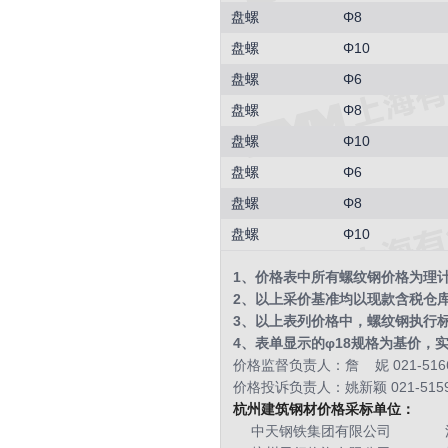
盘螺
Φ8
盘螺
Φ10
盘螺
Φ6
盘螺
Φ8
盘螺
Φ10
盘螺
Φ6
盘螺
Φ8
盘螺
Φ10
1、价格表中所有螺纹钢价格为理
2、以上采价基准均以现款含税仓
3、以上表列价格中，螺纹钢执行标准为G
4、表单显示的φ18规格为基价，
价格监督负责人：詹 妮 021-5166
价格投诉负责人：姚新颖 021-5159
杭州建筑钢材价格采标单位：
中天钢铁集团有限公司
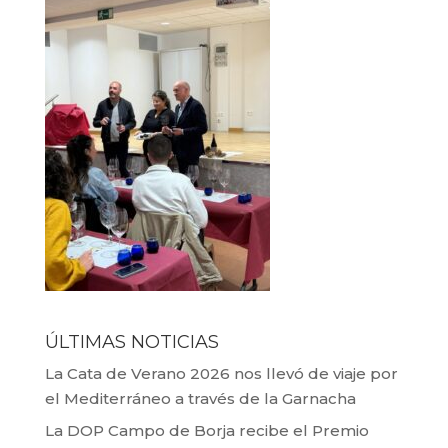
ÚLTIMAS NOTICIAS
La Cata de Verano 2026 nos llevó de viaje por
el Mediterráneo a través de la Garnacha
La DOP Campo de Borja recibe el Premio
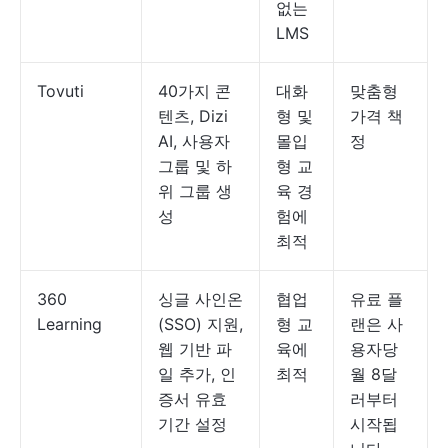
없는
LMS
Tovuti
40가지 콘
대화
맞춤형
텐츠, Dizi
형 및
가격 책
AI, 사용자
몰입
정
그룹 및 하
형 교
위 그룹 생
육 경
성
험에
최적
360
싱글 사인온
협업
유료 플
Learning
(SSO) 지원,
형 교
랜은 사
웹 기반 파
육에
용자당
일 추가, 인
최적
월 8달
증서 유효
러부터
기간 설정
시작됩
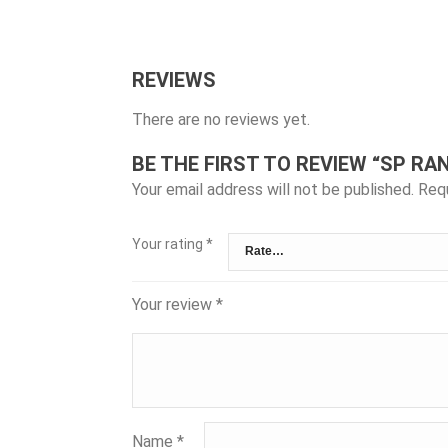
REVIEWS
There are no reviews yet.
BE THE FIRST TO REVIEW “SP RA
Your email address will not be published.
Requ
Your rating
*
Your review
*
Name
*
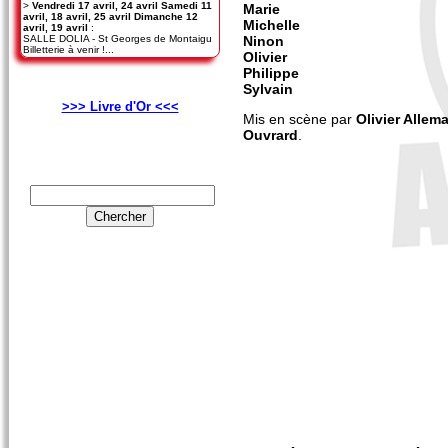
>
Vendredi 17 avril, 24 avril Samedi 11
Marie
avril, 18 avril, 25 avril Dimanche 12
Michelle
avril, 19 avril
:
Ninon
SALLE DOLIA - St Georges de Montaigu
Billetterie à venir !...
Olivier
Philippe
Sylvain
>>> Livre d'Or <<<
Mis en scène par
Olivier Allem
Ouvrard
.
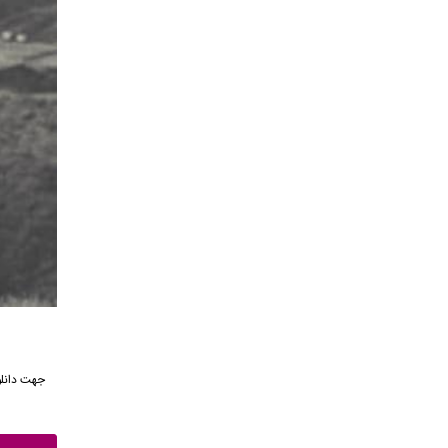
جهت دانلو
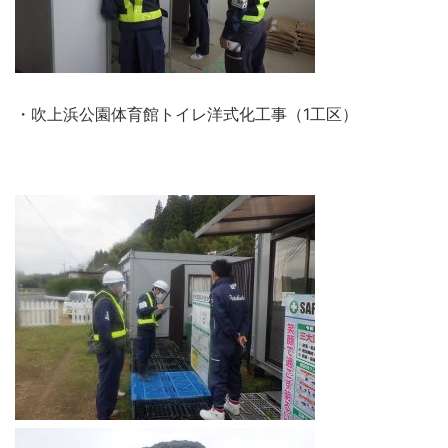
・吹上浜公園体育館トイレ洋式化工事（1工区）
______________________________
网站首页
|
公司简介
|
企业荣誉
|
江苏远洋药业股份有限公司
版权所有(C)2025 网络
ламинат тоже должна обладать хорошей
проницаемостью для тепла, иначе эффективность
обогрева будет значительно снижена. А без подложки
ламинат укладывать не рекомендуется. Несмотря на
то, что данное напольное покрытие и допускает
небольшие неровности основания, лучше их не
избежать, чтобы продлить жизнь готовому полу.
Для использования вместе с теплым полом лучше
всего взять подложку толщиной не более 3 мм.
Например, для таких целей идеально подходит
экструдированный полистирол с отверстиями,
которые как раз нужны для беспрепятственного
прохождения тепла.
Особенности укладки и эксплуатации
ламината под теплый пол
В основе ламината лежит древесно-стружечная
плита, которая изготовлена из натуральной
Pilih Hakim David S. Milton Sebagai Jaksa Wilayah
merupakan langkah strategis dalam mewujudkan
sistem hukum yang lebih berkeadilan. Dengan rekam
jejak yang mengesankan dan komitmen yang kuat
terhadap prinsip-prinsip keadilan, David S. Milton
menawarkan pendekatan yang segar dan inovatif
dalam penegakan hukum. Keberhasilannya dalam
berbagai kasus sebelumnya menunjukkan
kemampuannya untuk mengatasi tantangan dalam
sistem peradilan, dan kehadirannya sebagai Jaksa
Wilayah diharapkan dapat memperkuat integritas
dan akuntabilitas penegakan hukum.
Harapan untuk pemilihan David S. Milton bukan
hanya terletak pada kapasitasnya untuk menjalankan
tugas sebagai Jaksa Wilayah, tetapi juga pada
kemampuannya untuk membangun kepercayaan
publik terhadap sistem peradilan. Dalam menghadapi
______________________________
- **How to complete this task**
Look above for the line containing "Для использования вместе с теплым полом лучше". Output from there through the line containing "menawarkan pendekatan yang segar dan inovatif", exactly and inclusively.

- **Solved problem**
Для использования вместе с теплым полом лучше
всего взять подложку толщиной не более 3 мм.
Например, для таких целей идеально подходит
экструдированный полистирол с отверстиями,
которые как раз нужны для беспрепятственного
прохождения тепла.
Особенности укладки и эксплуатации
ламината под теплый пол
В основе ламината лежит древесно-стружечная
плита, которая изготовлена из натуральной
Pilih Hakim David S. Milton Sebagai Jaksa Wilayah
merupakan langkah strategis dalam mewujudkan
sistem hukum yang lebih berkeadilan. Dengan rekam
jejak yang mengesankan dan komitmen yang kuat
terhadap prinsip-prinsip keadilan, David S. Milton
menawarkan pendekatan yang segar dan inovatif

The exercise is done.